In accordance with the provisions of the BIA, the Receiver has issued notice of its appointment to all known creditors of the Companies.

Status of file as of October 11, 2011

On October 3, 2011, PricewaterhouseCoopers Inc. (“PwC”) submitted the First Report of the Proposed Receiver and the Supplementary Report requesting the Court’s approval of

  1. the Report of the Proposed Receiver and the Supplementary Report;
  2. the Administration Agreement among the Receiver, Sun Life Assurance Company of Canada (“Sun Life”) and Bennington Lease Administration Corp. (“BLAC”);
  3. the Reserve Sharing Agreement between the Receiver and BLAC;
  4. the Transition Agreement between the Receiver and 7762895 Canada Inc.;
  5. the Reimbursement Agreement between the Receiver and Bank of Montreal (“BMO”);
  6. the Amended and Restated Master Reserve Fund Agreement among the Receiver, BLAC, Sun Life and Sun Life Financial Trust Inc.;
  7. sealing the Supplementary Report until further Order of this Court;
  8. authorizing the Receiver to create reserves from the proceeds of the estate of the Companies in respect of: (i) the Receiver’s Charge, and (ii) potential priority claims to be paid by the Receiver (collectively, the “Reserves”); and,
  9. authorizing and directing the Receiver, subject to the Reserves, to distribute proceeds of the estate of the Companies to BMO up the amount of the Companies’ indebtedness to BMO.

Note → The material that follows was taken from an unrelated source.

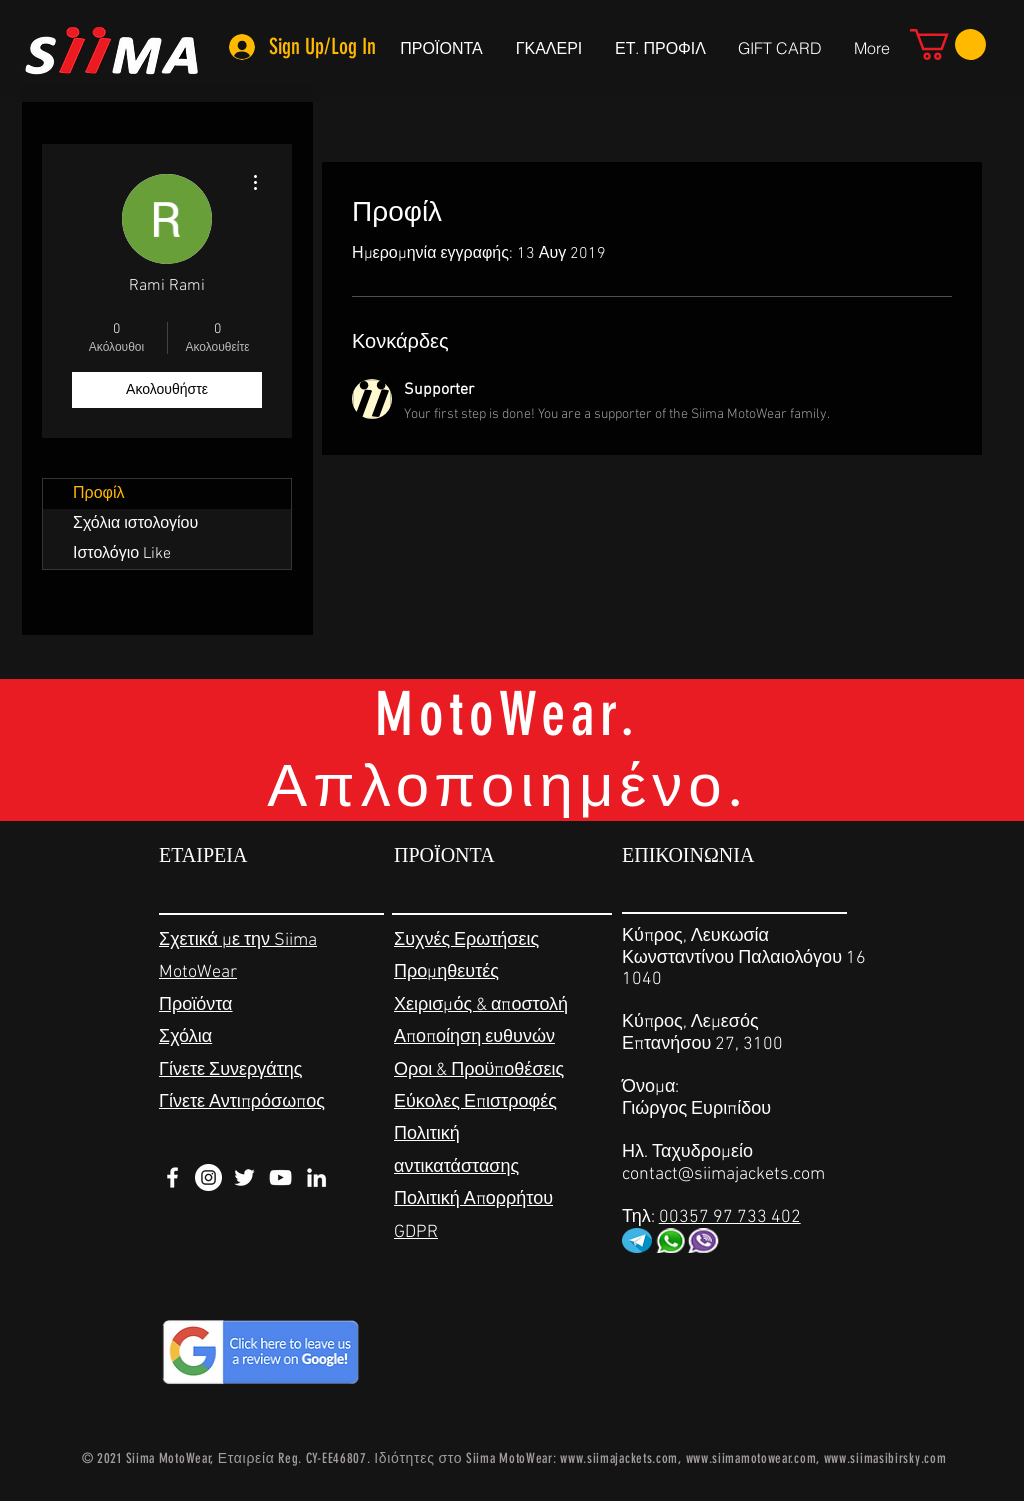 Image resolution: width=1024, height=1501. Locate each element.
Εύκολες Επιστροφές (475, 1102)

On October 7, 2011, the Court issued an Order approving all of the above except for the Report and the Supplementary Report of the Receiver.

On the same day, the Court also issued an order

  1. approving the sale and pledge transaction (the “Transaction”) contemplated by an asset purchase and security agreement between Sun Life (the “Purchaser”) and the Receiver;
  2. vesting in the Purchaser the Purchased Assets as defined in the Sale and Security Agreement; and,
  3. granting the Purchaser a charge over the Pledged Assets as defined in the Sale and Security Agreement.

This Web site will be updated as information becomes available.